[Records from a collection]
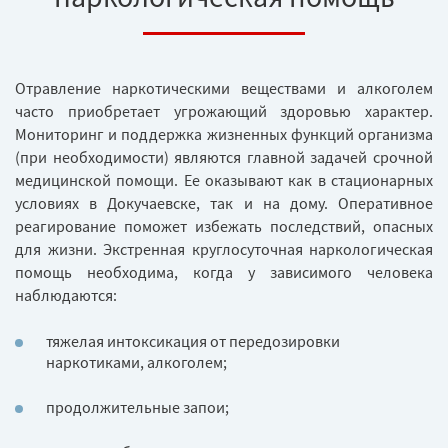
Отравление наркотическими веществами и алкоголем
часто приобретает угрожающий здоровью характер.
Мониторинг и поддержка жизненных функций организма
(при необходимости) являются главной задачей срочной
медицинской помощи. Ее оказывают как в стационарных
условиях в Докучаевске, так и на дому. Оперативное
реагирование поможет избежать последствий, опасных
для жизни. Экстренная круглосуточная наркологическая
помощь необходима, когда у зависимого человека
наблюдаются:
тяжелая интоксикация от передозировки
наркотиками, алкоголем;
продолжительные запои;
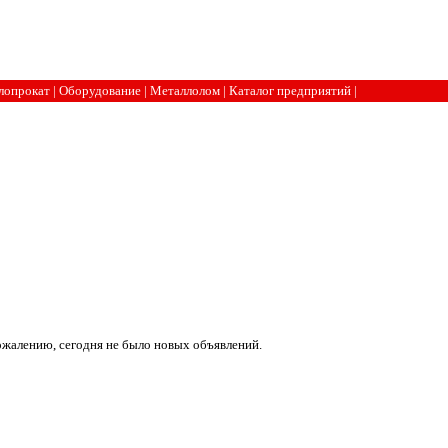
лопрокат
|
Оборудование
|
Металлолом
|
Каталог предприятий
|
ожалению, сегодня не было новых объявлений.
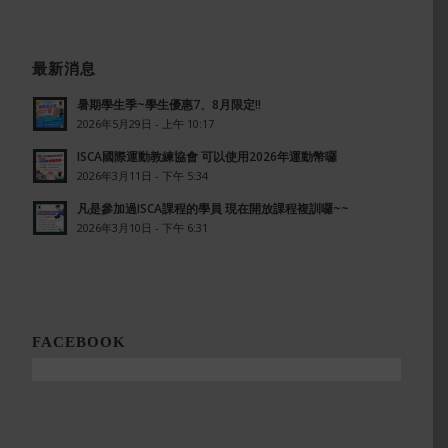
最新消息
暑期學生季~學生優惠7、8月限定!!
2026年5月29日 - 上午 10:17
ISCA國際運動教練協會 可以使用2026年運動幣囉
2026年3月11日 - 下午 5:34
凡是參加過ISCA課程的學員 現在開放課程複訓囉~~
2026年3月10日 - 下午 6:31
FACEBOOK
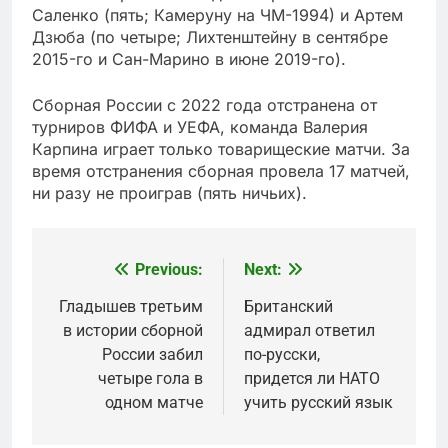
Саленко (пять; Камеруну на ЧМ-1994) и Артем
Дзюба (по четыре; Лихтенштейну в сентябре
2015-го и Сан-Марино в июне 2019-го).
Сборная России c 2022 года отстранена от
турниров ФИФА и УЕФА, команда Валерия
Карпина играет только товарищеские матчи. За
время отстранения сборная провела 17 матчей,
ни разу не проиграв (пять ничьих).
Previous:
Next:
Post
navigation
Гладышев третьим
Британский
в истории сборной
адмирал ответил
России забил
по-русски,
четыре гола в
придется ли НАТО
одном матче
учить русский язык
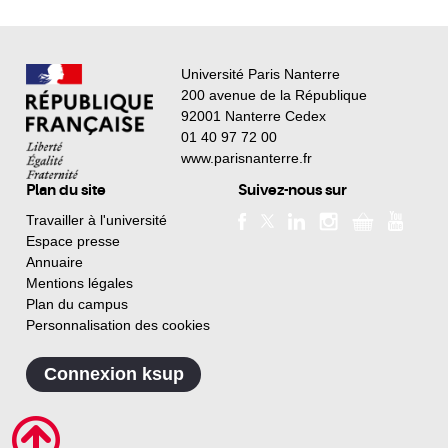
Université Paris Nanterre
200 avenue de la République
92001 Nanterre Cedex
01 40 97 72 00
www.parisnanterre.fr
Plan du site
Suivez-nous sur
Travailler à l'université
Espace presse
Annuaire
Mentions légales
Plan du campus
Personnalisation des cookies
Connexion ksup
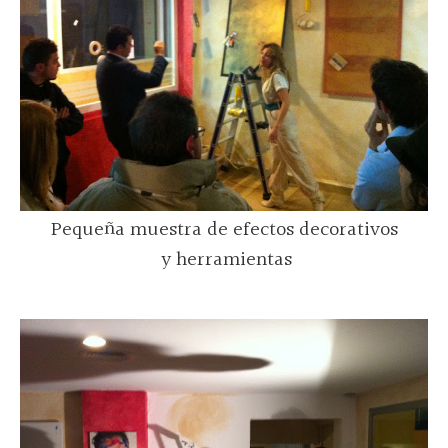
Pequeña muestra de efectos decorativos
y herramientas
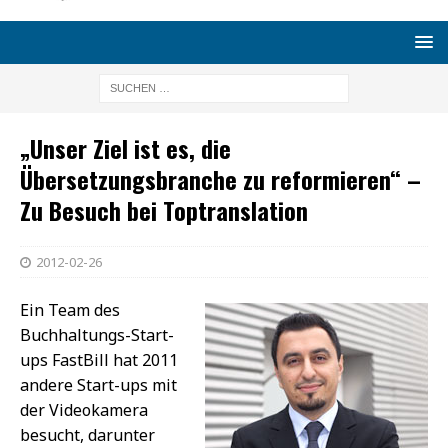
„Unser Ziel ist es, die
Übersetzungsbranche zu reformieren“ –
Zu Besuch bei Toptranslation
2012-02-26
Ein Team des
Buchhaltungs-Start-
ups FastBill hat 2011
andere Start-ups mit
der Videokamera
besucht, darunter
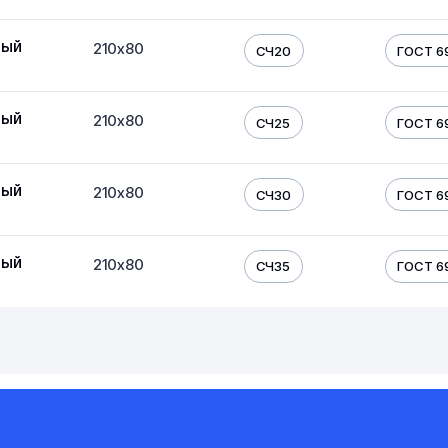
ный
210х80
СЧ20
ГОСТ 6
ный
210х80
СЧ25
ГОСТ 6
ный
210х80
СЧ30
ГОСТ 6
ный
210х80
СЧ35
ГОСТ 6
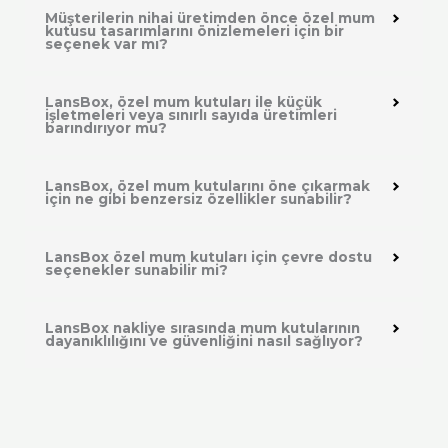
Müşterilerin nihai üretimden önce özel mum
kutusu tasarımlarını önizlemeleri için bir
seçenek var mı?
LansBox, özel mum kutuları ile küçük
işletmeleri veya sınırlı sayıda üretimleri
barındırıyor mu?
LansBox, özel mum kutularını öne çıkarmak
için ne gibi benzersiz özellikler sunabilir?
LansBox özel mum kutuları için çevre dostu
seçenekler sunabilir mi?
LansBox nakliye sırasında mum kutularının
dayanıklılığını ve güvenliğini nasıl sağlıyor?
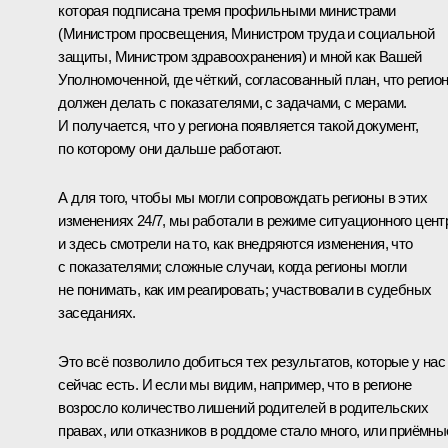
которая подписана тремя профильными министрами
(Министром просвещения, Министром труда и социальной
защиты, Министром здравоохранения) и мной как Вашей
Уполномоченной, где чёткий, согласованный план, что регио
должен делать с показателями, с задачами, с мерами.
И получается, что у региона появляется такой документ,
по которому они дальше работают.
А для того, чтобы мы могли сопровождать регионы в этих
изменениях 24/7, мы работали в режиме ситуационного цент
и здесь смотрели на то, как внедряются изменения, что
с показателями; сложные случаи, когда регионы могли
не понимать, как им реагировать; участвовали в судебных
заседаниях.
Это всё позволило добиться тех результатов, которые у нас
сейчас есть. И если мы видим, например, что в регионе
возросло количество лишений родителей в родительских
правах, или отказников в роддоме стало много, или приёмны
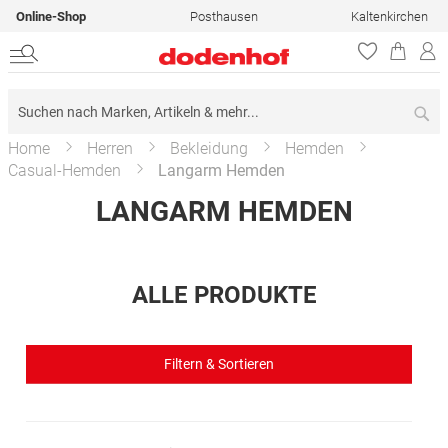
Online-Shop
Posthausen
Kaltenkirchen
Su
Home
Herren
Bekleidung
Hemden
Casual-Hemden
Langarm Hemden
LANGARM HEMDEN
ALLE PRODUKTE
Filtern & Sortieren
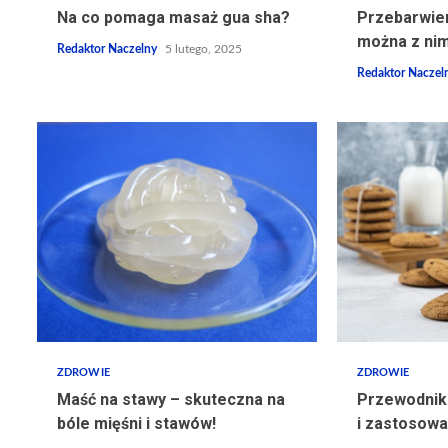
Na co pomaga masaż gua sha?
Przebarwien
można z nim
Redaktor Naczelny
5 lutego, 2025
Redaktor Naczel
ZDROWIE
ZDROWIE
Maść na stawy – skuteczna na
Przewodnik 
bóle mięśni i stawów!
i zastosowa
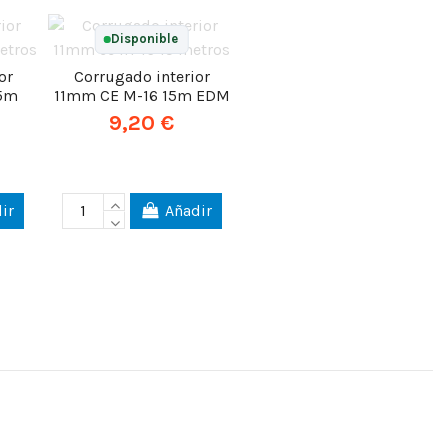
Disponible
or
Corrugado interior
5m
11mm CE M-16 15m EDM
9,20 €
ir
Añadir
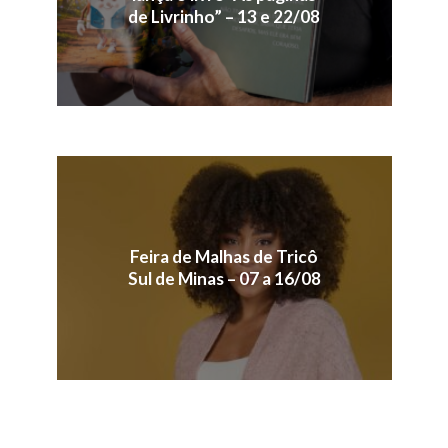
de Livrinho” – 13 e 22/08
Feira de Malhas de Tricô
Sul de Minas – 07 a 16/08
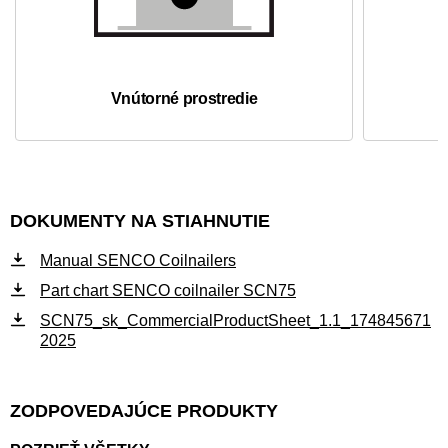
Vnútorné prostredie
DOKUMENTY NA STIAHNUTIE
Manual SENCO Coilnailers
Part chart SENCO coilnailer SCN75
SCN75_sk_CommercialProductSheet_1.1_174845671
2025
ZODPOVEDAJÚCE PRODUKTY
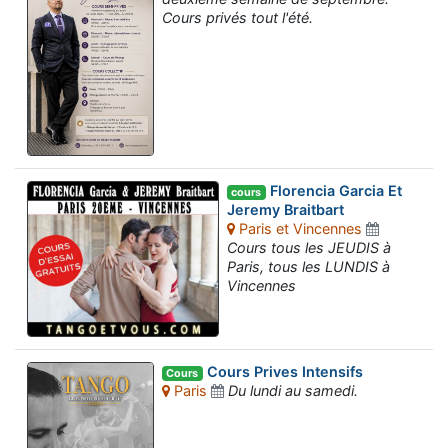
Cours privés tout l'été.
Florencia Garcia Et
cours
Jeremy Braitbart
Paris et Vincennes
Cours tous les JEUDIS à
Paris, tous les LUNDIS à
Vincennes
Cours Prives Intensifs
Cours
Paris
Du lundi au samedi.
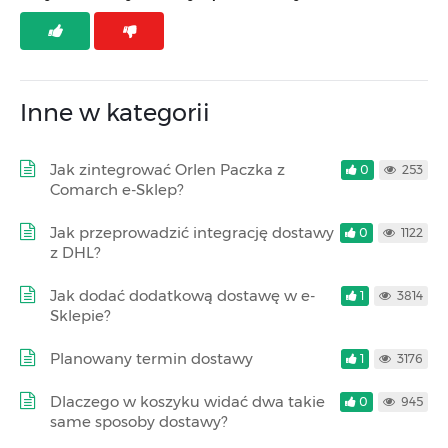
Inne w kategorii
Jak zintegrować Orlen Paczka z
0
253
Comarch e-Sklep?
Jak przeprowadzić integrację dostawy
0
1122
z DHL?
Jak dodać dodatkową dostawę w e-
1
3814
Sklepie?
Planowany termin dostawy
1
3176
Dlaczego w koszyku widać dwa takie
0
945
same sposoby dostawy?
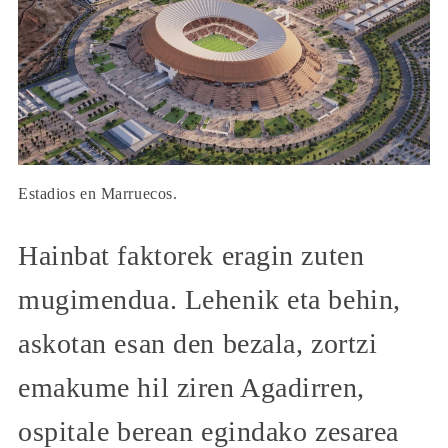
Estadios en Marruecos.
Hainbat faktorek eragin zuten
mugimendua. Lehenik eta behin,
askotan esan den bezala, zortzi
emakume hil ziren Agadirren,
ospitale berean egindako zesarea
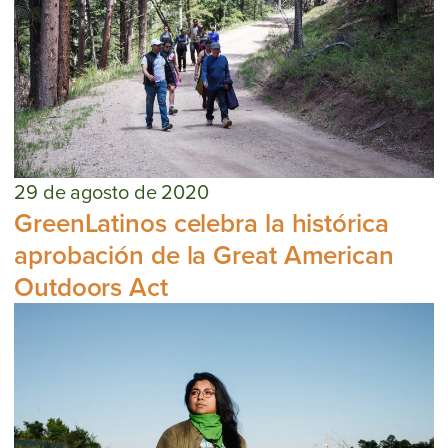
29 de agosto de 2020
GreenLatinos celebra la histórica
aprobación de la Great American
Outdoors Act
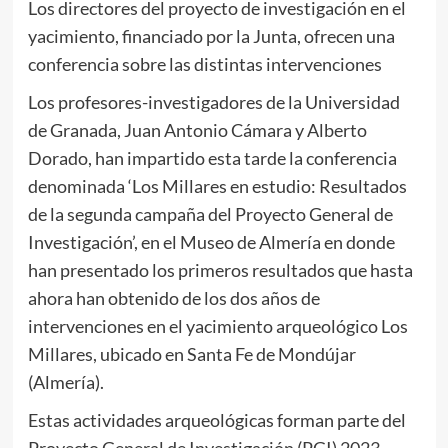
Los directores del proyecto de investigación en el
yacimiento, financiado por la Junta, ofrecen una
conferencia sobre las distintas intervenciones
Los profesores-investigadores de la Universidad
de Granada, Juan Antonio Cámara y Alberto
Dorado, han impartido esta tarde la conferencia
denominada ‘Los Millares en estudio: Resultados
de la segunda campaña del Proyecto General de
Investigación’, en el Museo de Almería en donde
han presentado los primeros resultados que hasta
ahora han obtenido de los dos años de
intervenciones en el yacimiento arqueológico Los
Millares, ubicado en Santa Fe de Mondújar
(Almería).
Estas actividades arqueológicas forman parte del
Proyecto General de Investigación (PGI) 2023-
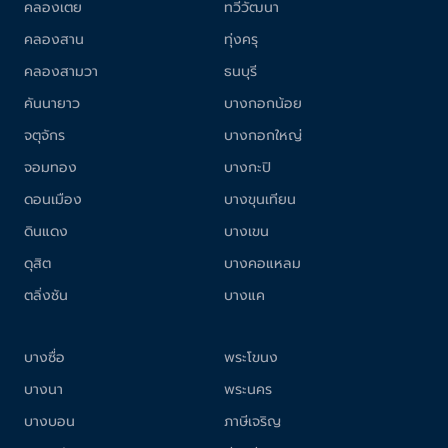
คลองเตย
ทวีวัฒนา
คลองสาน
ทุ่งครุ
คลองสามวา
ธนบุรี
คันนายาว
บางกอกน้อย
จตุจักร
บางกอกใหญ่
จอมทอง
บางกะปิ
ดอนเมือง
บางขุนเทียน
ดินแดง
บางเขน
ดุสิต
บางคอแหลม
ตลิ่งชัน
บางแค
บางซื่อ
พระโขนง
บางนา
พระนคร
บางบอน
ภาษีเจริญ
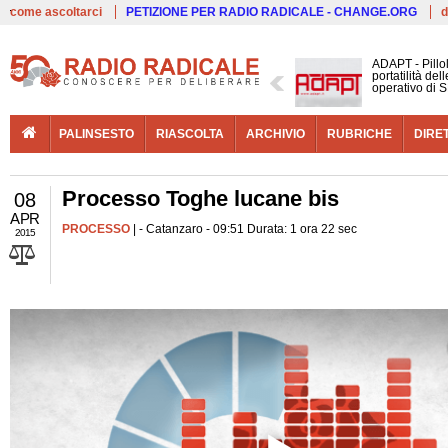
Live
come ascoltarci
PETIZIONE PER RADIO RADICALE - CHANGE.ORG
d
ADAPT - Pillo
portatilità de
operativo di S
PALINSESTO
RIASCOLTA
ARCHIVIO
RUBRICHE
DIRE
Processo Toghe lucane bis
08
APR
PROCESSO
| - Catanzaro - 09:51 Durata: 1 ora 22 sec
2015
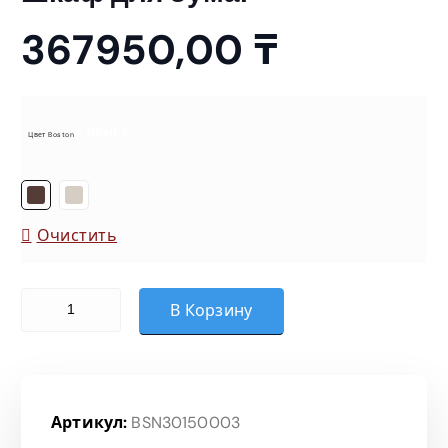
367950,00
₸
= Венге
Цвет Boston
Очистить
Количество товара Шкаф для бумаг
В Корзину
Артикул:
BSN30150003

# [To do]
Leave the pictures out, and restate exactly the lines from the start of the records through the one that contains "медицинской помощи. Ее".

# [Answer to this problem]
Отравление наркотическими веществами и алкоголем
часто приобретает угрожающий здоровью характер.
Мониторинг и поддержка жизненных функций организма
(при необходимости) являются главной задачей срочной
медицинской помощи. Ее оказывают как в стационарных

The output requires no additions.